# 10 gallon revamp



## cableguy69846 (Feb 7, 2011)

Ok. So I just transferred everything from my fry tank to a new 10 gallon tank with substrate in it. Here are the specs.

Fry Tank
Tetra internal filter, and a Penn Plax air powered sponge filter
50watt heater
2 10watt full spectrum mini CFL bulbs.
No substrate

There were 2 chunks of mopani wood in the tank with Java Fern and some Anubius on them. A lot of guppies, mostly fry, one clam, one ghost shrimp, and 3 bulldog plecos.

Here is how it looked









I have changed things up now.
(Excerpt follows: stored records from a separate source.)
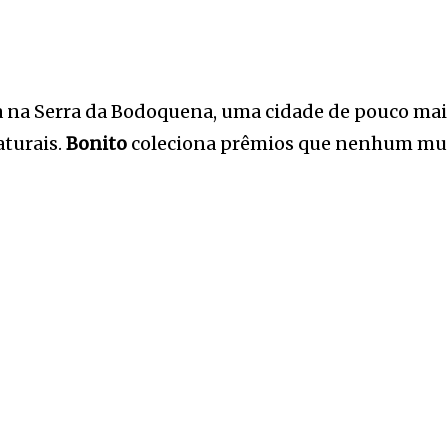
a na Serra da Bodoquena, uma cidade de pouco mais
aturais.
Bonito
coleciona prêmios que nenhum muni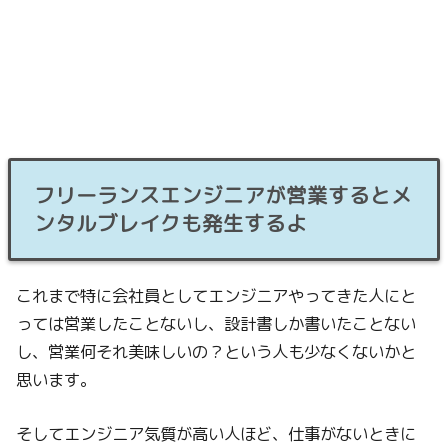
フリーランスエンジニアが営業するとメ
ンタルブレイクも発生するよ
これまで特に会社員としてエンジニアやってきた人にと
っては営業したことないし、設計書しか書いたことない
し、営業何それ美味しいの？という人も少なくないかと
思います。
そしてエンジニア気質が高い人ほど、仕事がないときに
I have transferred everything to another ten gallon tank.

New ten gallon
AquaClear 20
50watt heater
2 10watt full spectrum mini CFL lights
Eco Complete substrate.

I transferred all the flora and fauna over and this is what I have at the moment.









I am thinking I want to get rid of the guppies and get some Tetras of some sort. And I still am not sure what plants I am going to use for a carpet and some stem plants in the back. Any advice would be great.


----------



## Tex Gal (Nov 1, 2007)

How cute. I imagine your fry might like a little more dense planting. Have you thought of a few more plants? I like it with the substrate.


----------



## cableguy69846 (Feb 7, 2011)

Tex Gal said:


> How cute. I imagine your fry might like a little more dense planting. Have you thought of a few more plants? I like it with the substrate.


I am sure they would. I am just not sure what to use for some stem plants in the back and a carpet plant. I don't want to use HC, because I have that in my nano and I don't want my tanks to become repetitive.


----------



## Tex Gal (Nov 1, 2007)

There are many foreground plants, Elatine triandra, Glossotigma, mosses, Crypt etc. Check out the plant finder and see what you like.


----------



## cableguy69846 (Feb 7, 2011)

Tex Gal said:


> There are many foreground plants, Elatine triandra, Glossotigma, mosses, Crypt etc. Check out the plant finder and see what you like.


I will do that. Thanks.


----------



## ramis (Feb 19, 2008)

Dwarf sagittaria is a good choice too, easy to grow.


----------



## cableguy69846 (Feb 7, 2011)

Ok, I think I know the plants I am going to use in this one. I am thinking some Marsilea minuta for the carpet plant and some Rotala rotundifolia for the background plant. Let me know what you think.


----------



## dabrybry (Jun 27, 2010)

There is some marselia minuta up on the fs/ft forum right now actually. I think that is a great choice for your tank


----------



## cableguy69846 (Feb 7, 2011)

dabrybry said:


> There is some marselia minuta up on the fs/ft forum right now actually. I think that is a great choice for your tank


It was all gone by the time I found it the other day. Oh well, Off to the LFS next week.


----------



## cableguy69846 (Feb 7, 2011)

Ok, first I want to say, thanks to Bahugo for hookin me up the other day. He gave me tons of plants for a good deal. That being said, here is what I got yesterday.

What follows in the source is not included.